_Exercise_
Which lines of the entries below hold the word "party"? Report each of them.
Exercise material section start
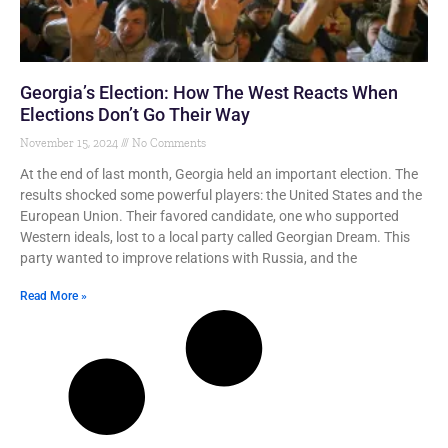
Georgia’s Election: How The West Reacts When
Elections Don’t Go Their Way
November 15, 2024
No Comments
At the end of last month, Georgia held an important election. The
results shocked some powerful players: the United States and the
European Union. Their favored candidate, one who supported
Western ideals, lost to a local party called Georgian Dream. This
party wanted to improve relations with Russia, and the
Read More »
Exercise material section end
Exercise material section start
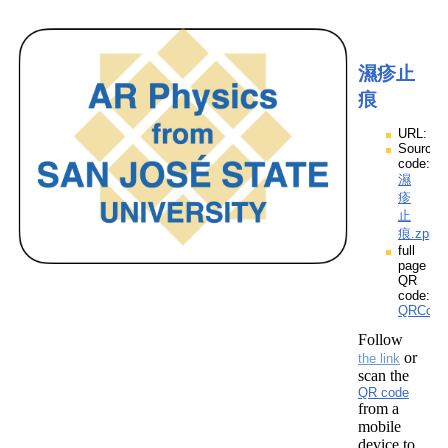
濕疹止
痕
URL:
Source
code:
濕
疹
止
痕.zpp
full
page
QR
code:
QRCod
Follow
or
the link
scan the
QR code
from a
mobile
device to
Exercise material section end
_Expected answer_
Western ideals, lost to a local party called Georgian Dream. This
party wanted to improve relations with Russia, and the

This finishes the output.